What the Anthropic Agent SDK does
The Anthropic Agent SDK takes Claude Code — the coding agent used by hundreds of thousands of developers — and ships it as a Python and TypeScript library. You get the same agent loop, built-in tools (bash execution, file read/write, web search), and context management that Claude Code uses internally. The standout feature is MCP (Model Context Protocol) integration: connect Playwright, Slack, GitHub, databases, and hundreds of other servers with a single config line. The SDK also provides 18 lifecycle hooks that let you intercept tool calls, messages, errors, and other events. This gives you fine-grained control over agent behavior without modifying the core loop. It's less a framework and more a productized agent runtime.

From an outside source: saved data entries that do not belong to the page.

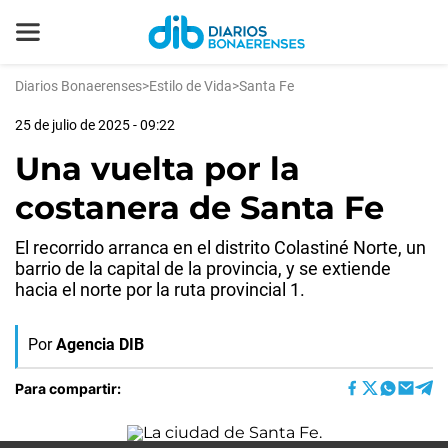
Diarios Bonaerenses
>
Estilo de Vida
>
Santa Fe
25 de julio de 2025 - 09:22
Una vuelta por la
costanera de Santa Fe
El recorrido arranca en el distrito Colastiné Norte, un
barrio de la capital de la provincia, y se extiende
hacia el norte por la ruta provincial 1.
Por
Agencia DIB
Para compartir: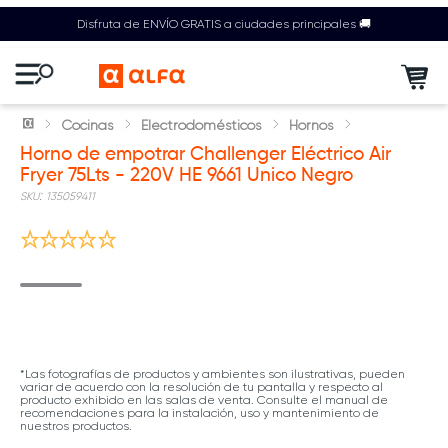
Disfruta de ENVÍO GRATIS a ciudades principales 🚚
Cocinas
Electrodomésticos
Hornos
Horno de empotrar Challenger Eléctrico Air
Fryer 75Lts - 220V HE 9661 Unico Negro
:
135059411
*Las fotografías de productos y ambientes son ilustrativas, pueden
variar de acuerdo con la resolución de tu pantalla y respecto al
producto exhibido en las salas de venta. Consulte el manual de
recomendaciones para la instalación, uso y mantenimiento de
nuestros productos.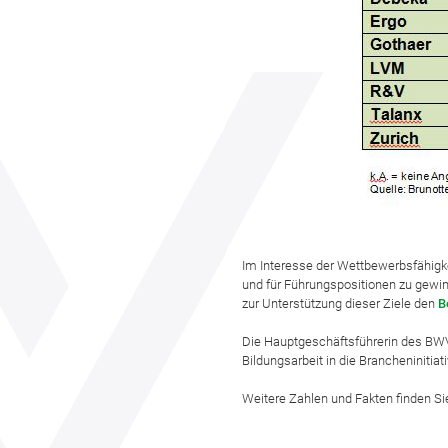
Im Interesse der Wettbewerbsfähigke
und für Führungspositionen zu gewi
zur Unterstützung dieser Ziele den
B
Die Hauptgeschäftsführerin des BWV 
Bildungsarbeit in die Brancheninitiati
Weitere Zahlen und Fakten finden Si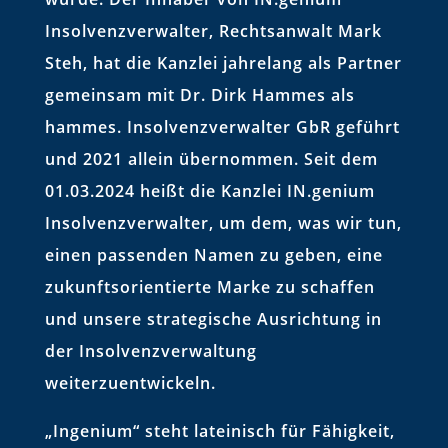
Insolvenzverwalter, Rechtsanwalt Mark
Steh, hat die Kanzlei jahrelang als Partner
gemeinsam mit Dr. Dirk Hammes als
hammes. Insolvenzverwalter GbR geführt
und 2021 allein übernommen. Seit dem
01.03.2024 heißt die Kanzlei IN.genium
Insolvenzverwalter, um dem, was wir tun,
einen passenden Namen zu geben, eine
zukunftsorientierte Marke zu schaffen
und unsere strategische Ausrichtung in
der Insolvenzverwaltung
weiterzuentwickeln.
„Ingenium“ steht lateinisch für Fähigkeit,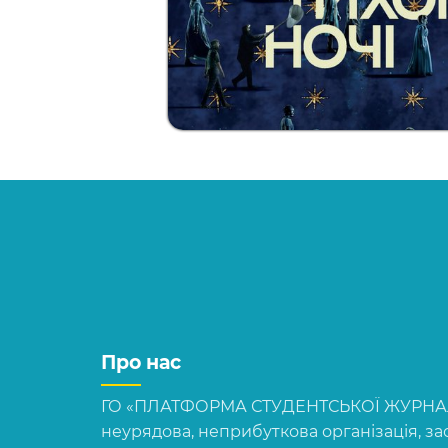
Про нас
ГО «ПЛАТФОРМА СТУДЕНТСЬКОЇ ЖУРНАЛІ
неурядова, неприбуткова організація, зас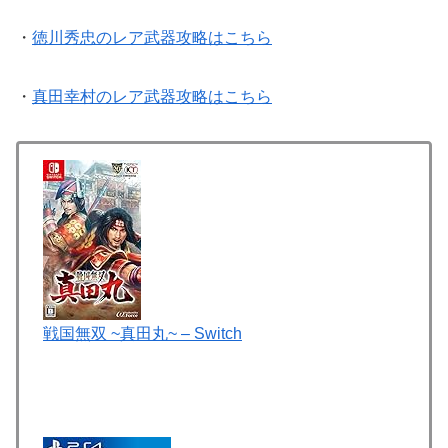
・
徳川秀忠のレア武器攻略はこちら
・
真田幸村のレア武器攻略はこちら
戦国無双 ~真田丸~ – Switch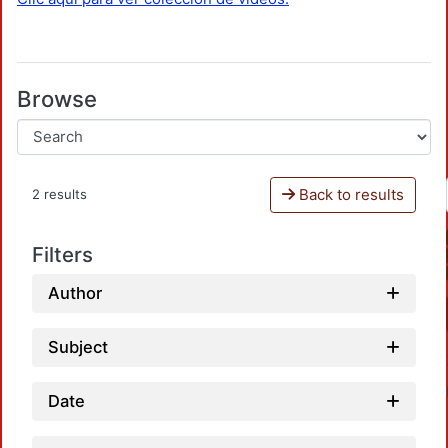
Browse
Back to results
2 results
Filters
Author
Subject
Date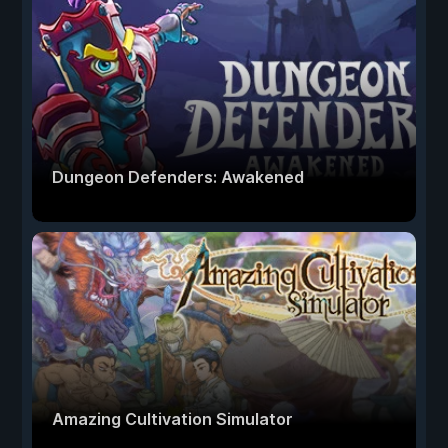
Dungeon Defenders: Awakened
Amazing Cultivation Simulator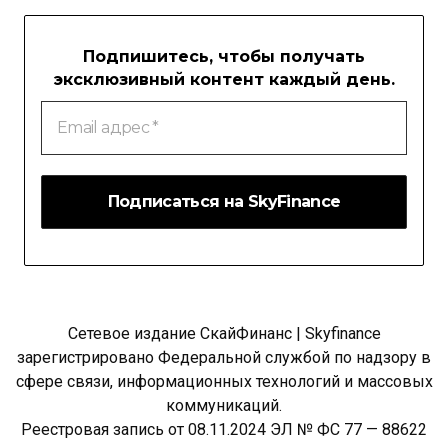
Подпишитесь, чтобы получать
эксклюзивный контент каждый день.
Email
адрес
*
Сетевое издание СкайФинанс | Skyfinance
зарегистрировано Федеральной службой по надзору в
сфере связи, информационных технологий и массовых
коммуникаций.
Реестровая запись от 08.11.2024 ЭЛ № ФС 77 — 88622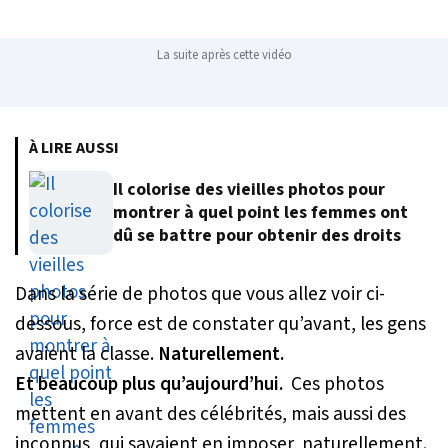
La suite après cette vidéo
À LIRE AUSSI
Il colorise des vieilles photos pour
montrer à quel point les femmes ont
dû se battre pour obtenir des droits
Dans la série de photos que vous allez voir ci-
dessous, force est de constater qu’avant, les gens
avaient la classe.
Naturellement.
Et beaucoup plus qu’aujourd’hui.
Ces photos
mettent en avant des célébrités, mais aussi des
inconnus, qui savaient en imposer, naturellement.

The plain Python equivalent
The agent loop is a while loop that POSTs to the /messages API, checks for tool_use blocks in the response, executes the matching function from a tools dict, appends the result to messages, and repeats. Built-in tools are just functions: bash is subprocess.run(), file reading is open().read(), web search is an HTTP call to a search API. MCP integration is HTTP client calls to each service — there's nothing magical about connecting to Slack or GitHub beyond knowing their API endpoints. Lifecycle hooks are if/else checks at specific points in your loop. The entire agent — tool dispatch, sub-agent delegation, logging — fits in about 60 lines. The SDK's value isn't in the pattern (which is simple) but in the pre-built tool implementations and MCP plumbing.
When to use CrewAI
CrewAI shines for multi-agent setups where you want named roles ("researcher", "writer"). But the core mechanics — tool dispatch, the agent loop, task scheduling — are the same patterns you can build in plain Python.
What CrewAI does
CrewAI models multi-agent systems as a crew of specialists. Each Agent has a role ("Senior Researcher"), a goal ("Find the best data sources"), a backstory that shapes its behavior, and a set of tools it can use. Tasks define discrete units of work with expected outputs. The Crew orchestrates execution — sequentially, hierarchically, or with a custom process. CrewAI also provides memory systems (short-term, long-term, entity) and delegation, where one agent can hand off subtasks to another. The mental model is a team of people collaborating on a project. For prototyping multi-agent workflows where you want to reason about roles and responsibilities, it provides a clean vocabulary.
The plain Python equivalent
An Agent in CrewAI is a function with a system prompt that includes the role, goal, and backstory. The tools dict maps names to callables. Task delegation is a list of tasks processed in order — each task calls the assigned agent function with the task description appended to the messages. Hierarchical execution is a manager agent that decides which sub-agent to call next (just another tool choice). Memory is a dict injected into the system prompt. The entire crew pattern — multiple agents, task queue, delegation — is a for-loop over tasks, where each iteration calls the right agent function. No Crew class, no process kwarg. Just functions calling functions with a shared state dict passed between them.
Or build your own in 60 lines
Both Anthropic Agent SDK and CrewAI implement the same 8 patterns. An agent is a function. Tools are a dict. The loop is a while loop. The whole thing composes in ~60 lines of Python.